Q:Which is the more preferred method now (method 1 or method 2)? I know method 2 is newer but is it better?

A:It is a (relative?) thing to say which method is better. Method 1 can fulfill Kevin's request with minimal change to the current script that we're using; in the contrast, method 2 can provide some more functions in addition to fulfilling Kevin's request. So either one can be better, depending on what you want.

As you can see, there is comparison between method 1 and method 2, And either method can be better depending on the need. What word would be proper to replace "relative", which has similar meaning of "relative"?

  • "Depending on what you want" makes it variable, subjective or dependent, not relative.
    – Kris
    Jul 10, 2013 at 12:25
  • I wonder what is unclear about this question. Why the close votes?
    – Kris
    Jul 10, 2013 at 12:26
  • Jealousy, probably. Ignore them. Jul 10, 2013 at 17:37

2 Answers 2


The sentence in the OQ

To say which method is better, it's a relative thing.

is a Left-Dislocation of the sentence

It's a relative thing to say which method is better.

which itself comes from Extraposition of the sentence

To say which method is better is a relative thing.

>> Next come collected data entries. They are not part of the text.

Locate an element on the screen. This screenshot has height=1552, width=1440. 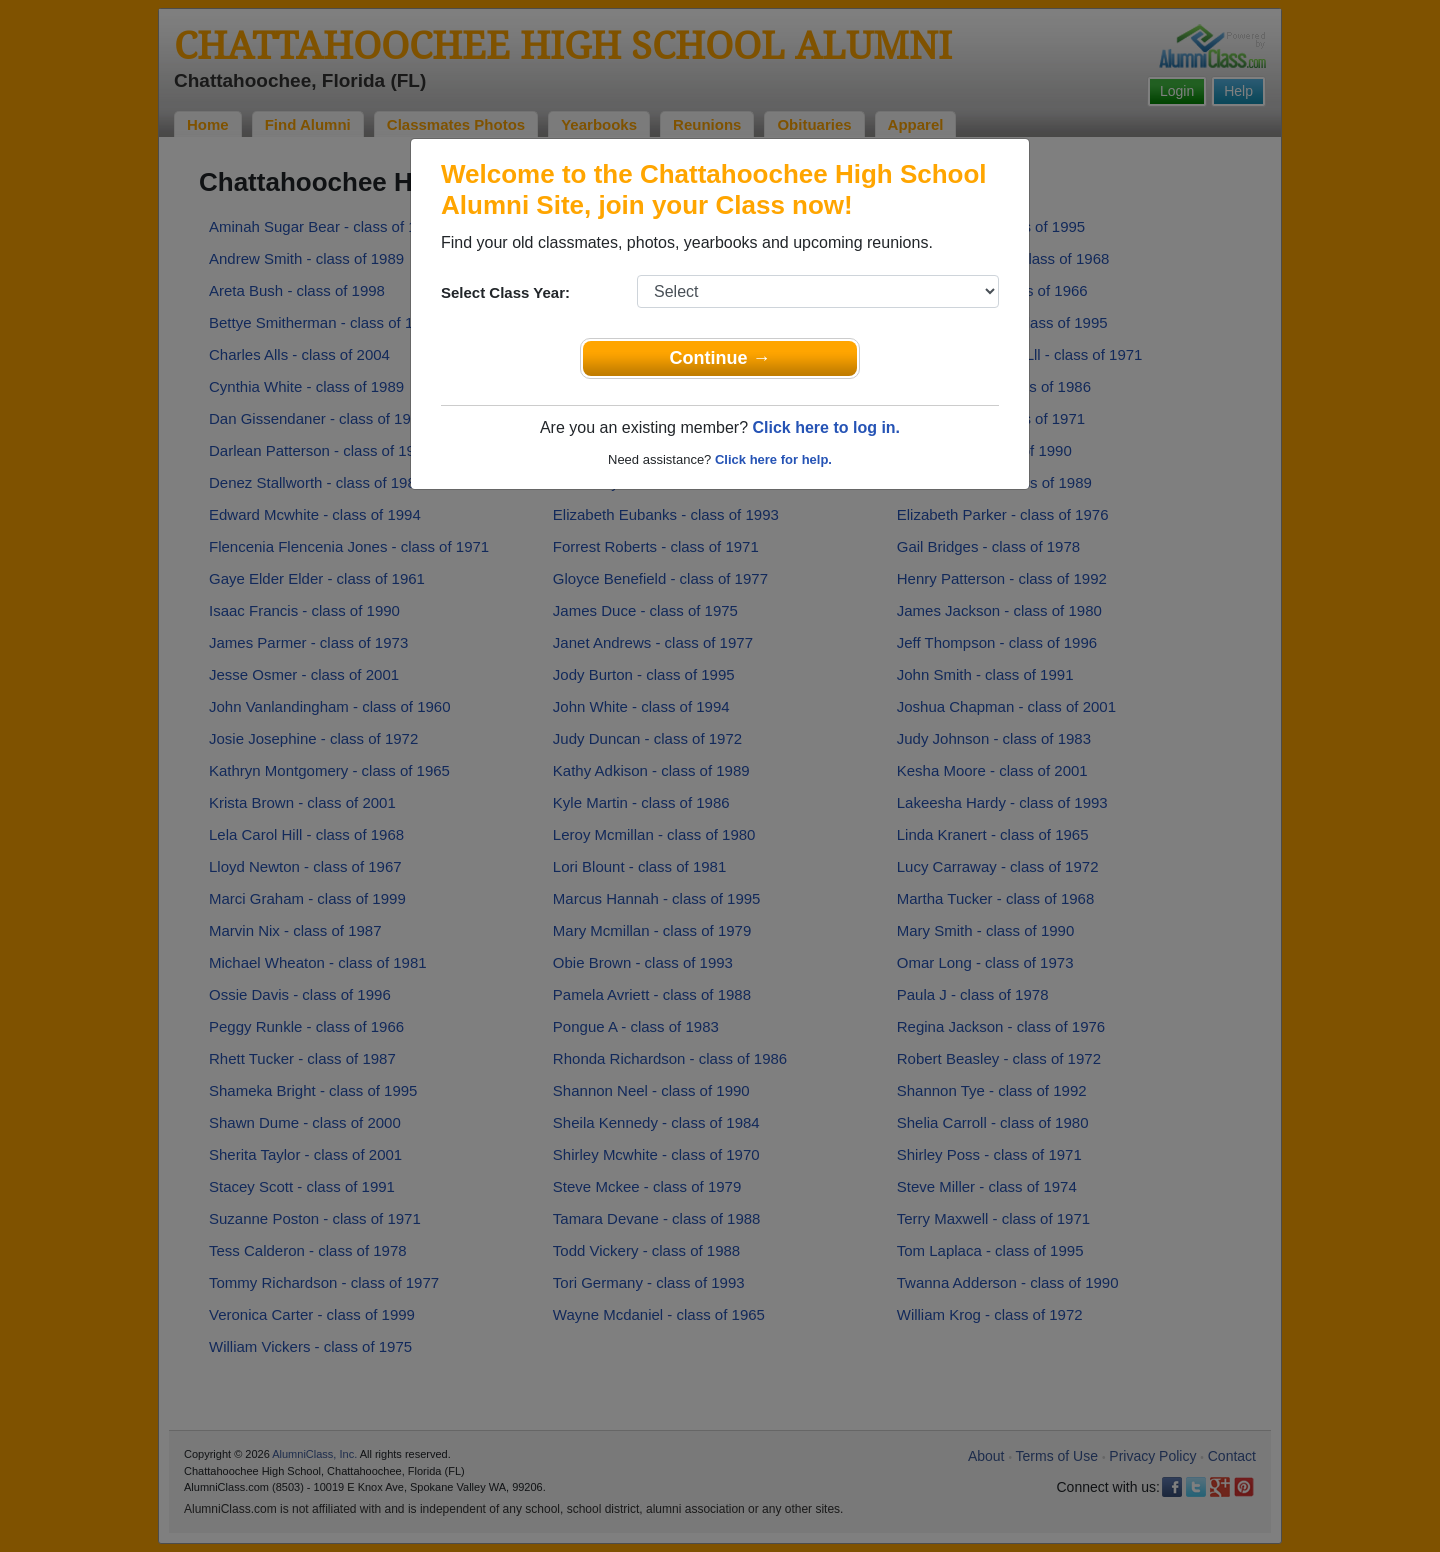
Click here to log in. is located at coordinates (826, 427).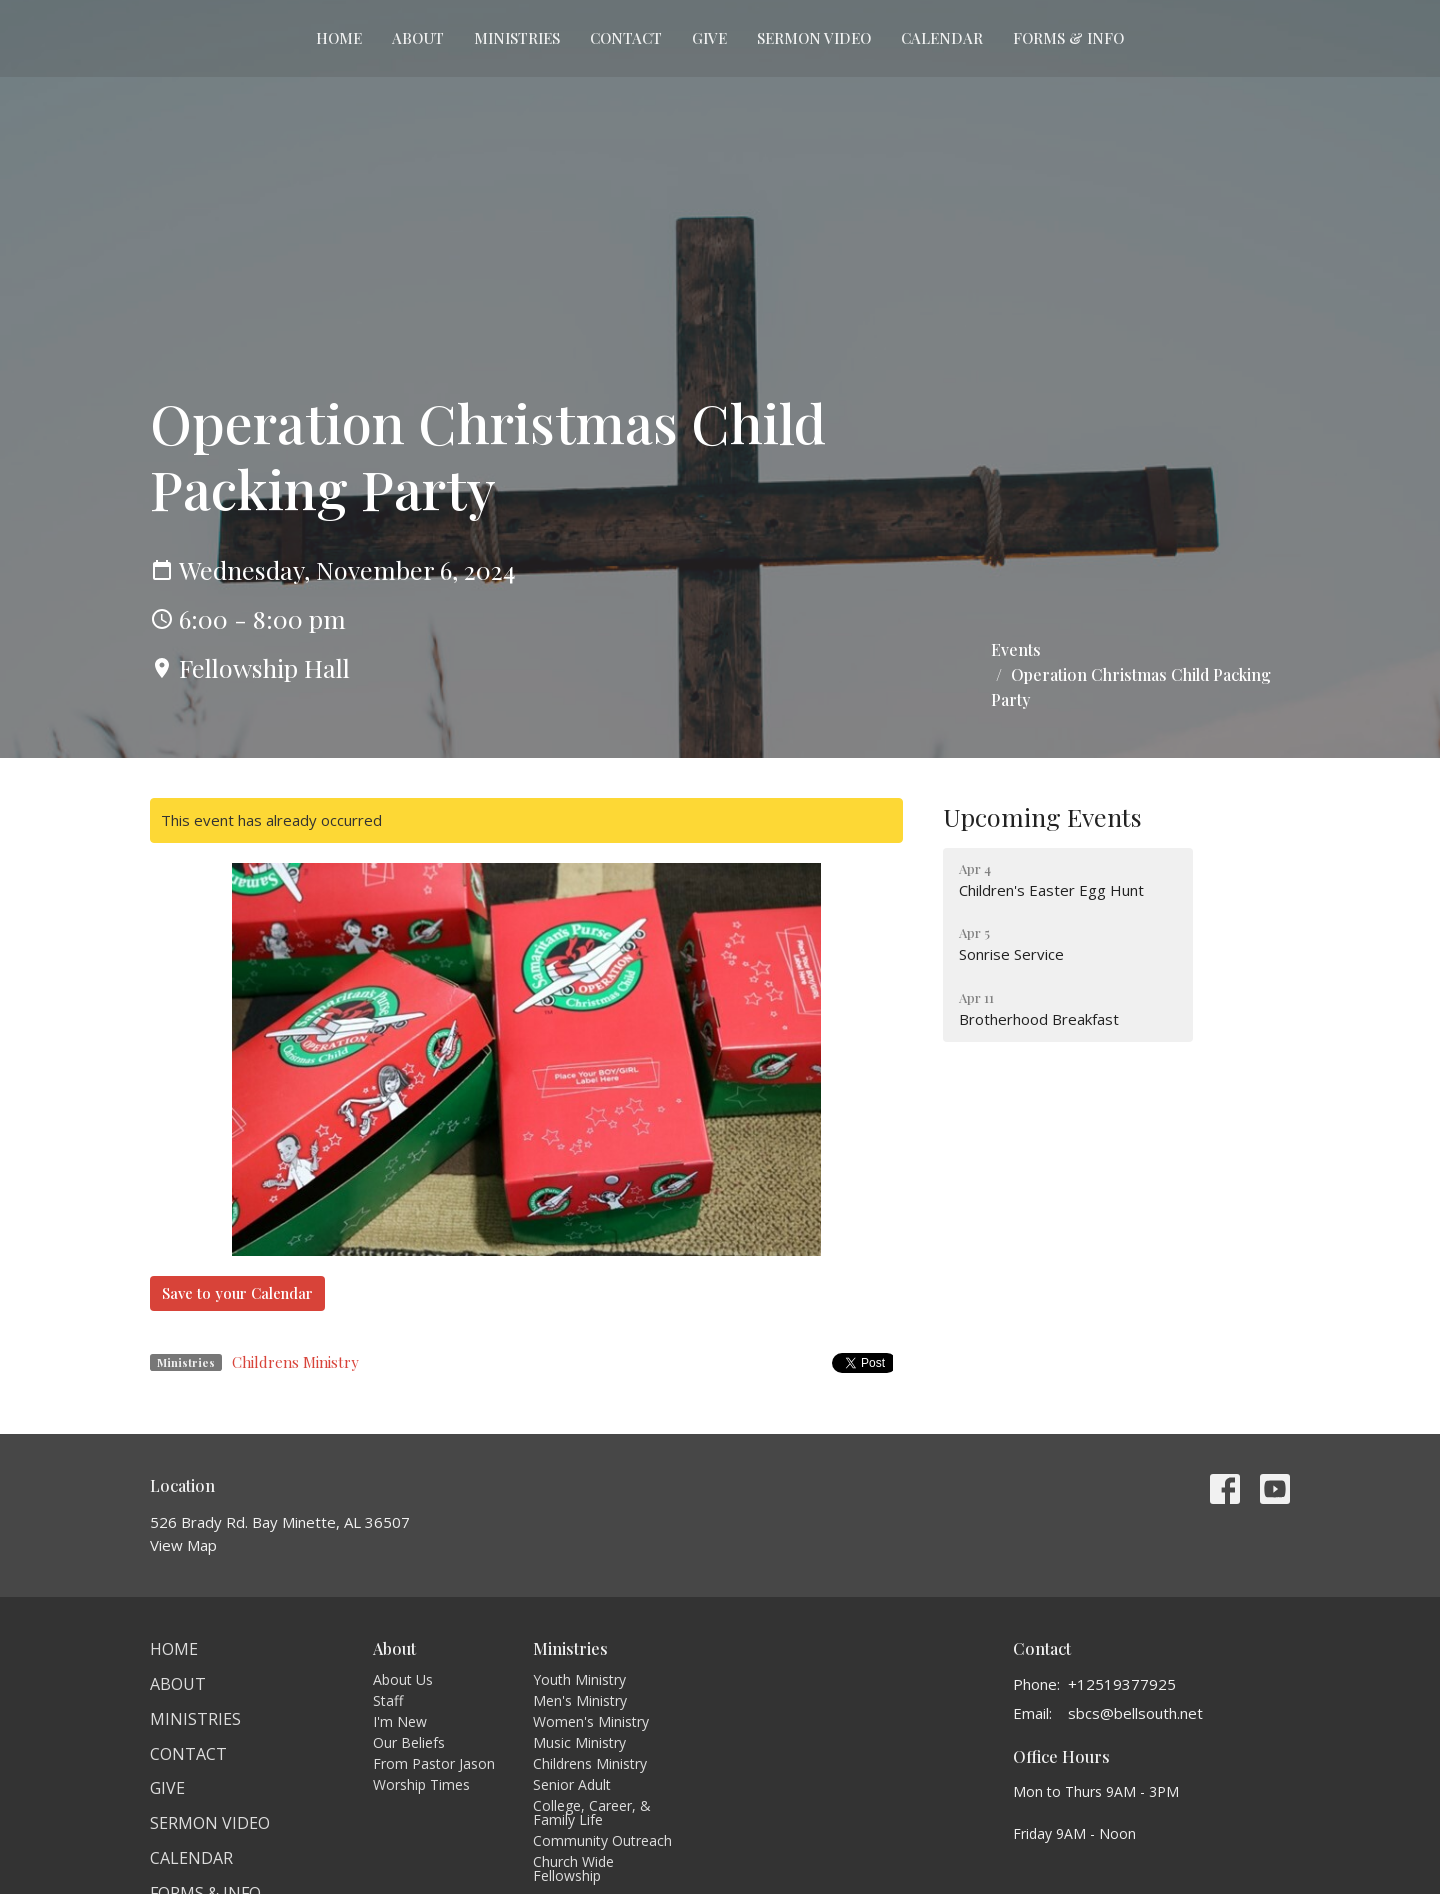 The image size is (1440, 1894). Describe the element at coordinates (942, 38) in the screenshot. I see `Calendar` at that location.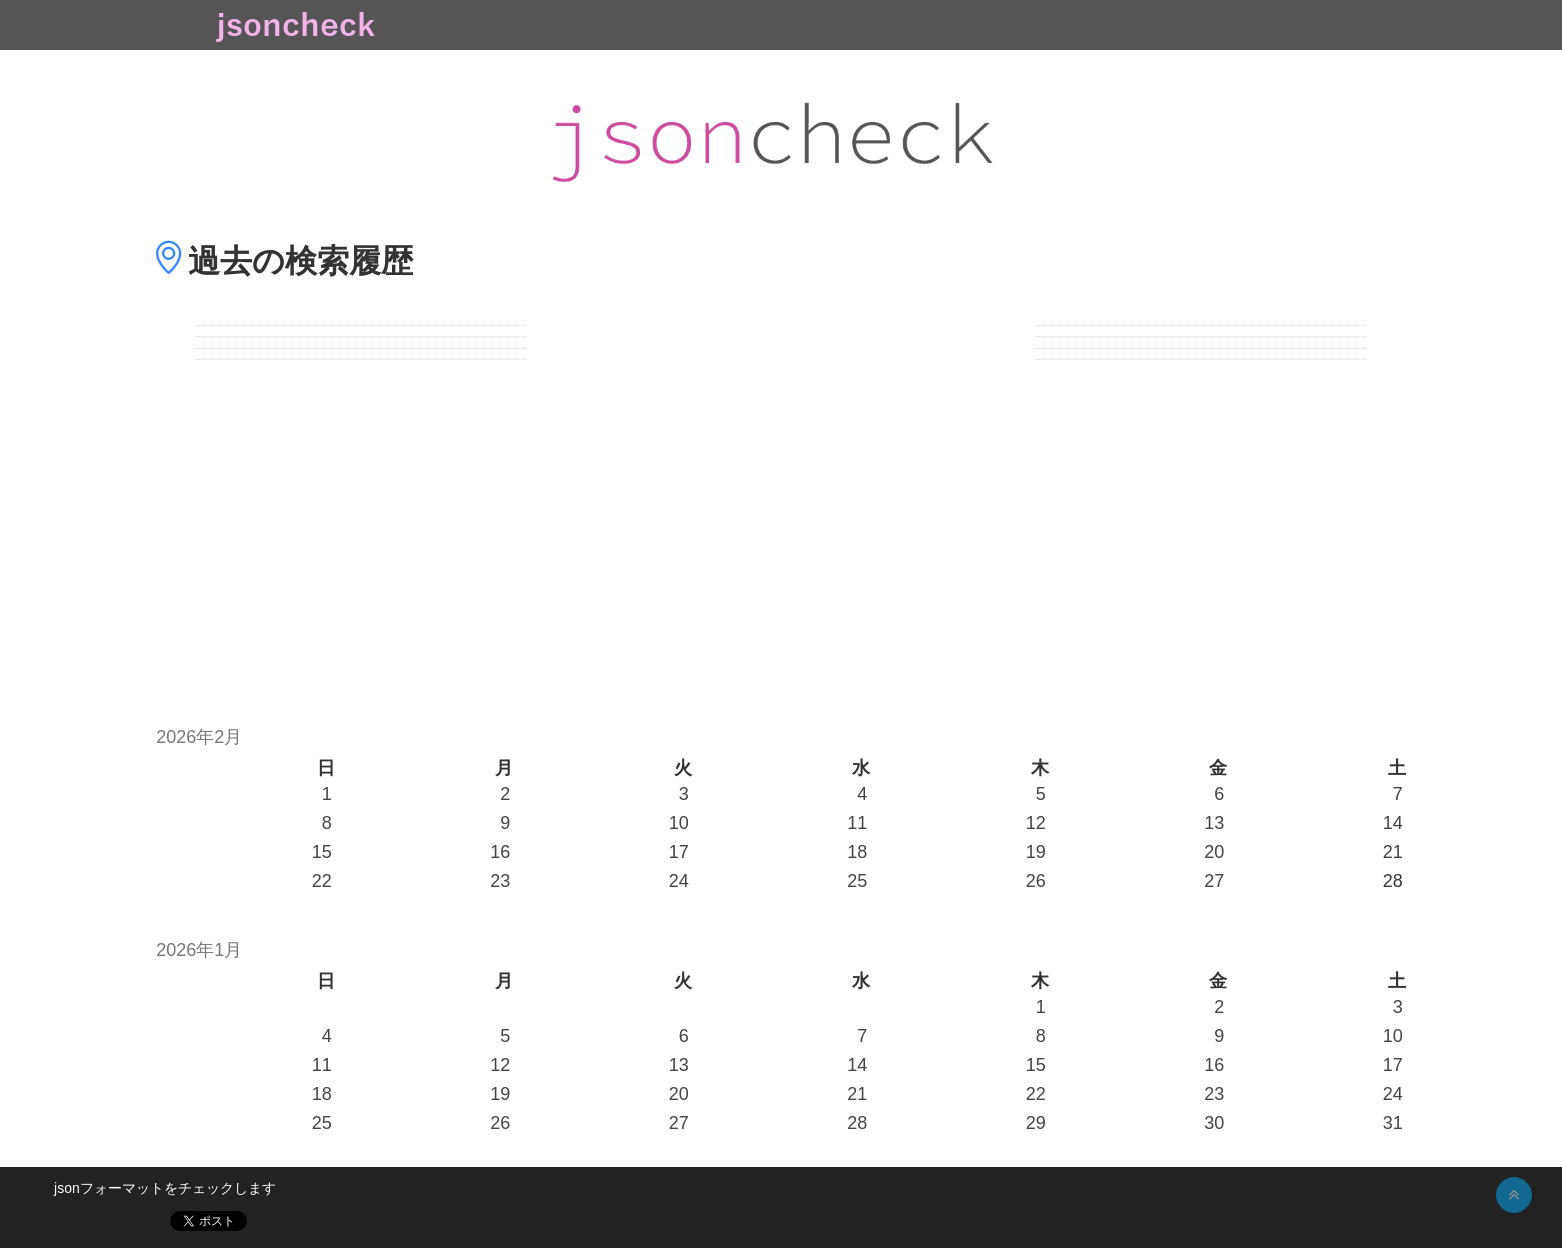  Describe the element at coordinates (1214, 852) in the screenshot. I see `20` at that location.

Now, since the communicational purpose of extraposition of an infinitive subject is to move heavy NPs to the end of the sentence, where they can be processed more easily in a Right-Branching language like English, and the purpose of left dislocation is to move the important part of the sentence to the beginning, using both of them together does nothing useful except add parasitic structure and a dummy it subject to the original.

So the structure is a wash, right away. As for the predicate be a relative thing, this is overage from be relative, in the sense of relative that means 'varying widely in context (and consequently difficult to judge)'.

If some thing is relative, then it is a relative thing, right? Again, piling on more words to make it come out better; not always an optimum solution.

So, instead of asking whether one particular sentence out of literally trillions is "correct", you might better ask where this sentence came from, what it's sposta mean, and to whom; and why there might be a problem with it -- and possibly with some others like it, because you can't ask individual questions about trillions of sentences.


I think the clearest way to put it is to say "Which method is better depends on your (priorities/preferences/criteria)." Or, "Depending on your (priorities/preferences/criteria), you could argue that either method is superior."

Kris's comment gives a nice list of alternatives here, but the clearest in my opinion is to say that the choice "depends" on something, and then explain what it depends on.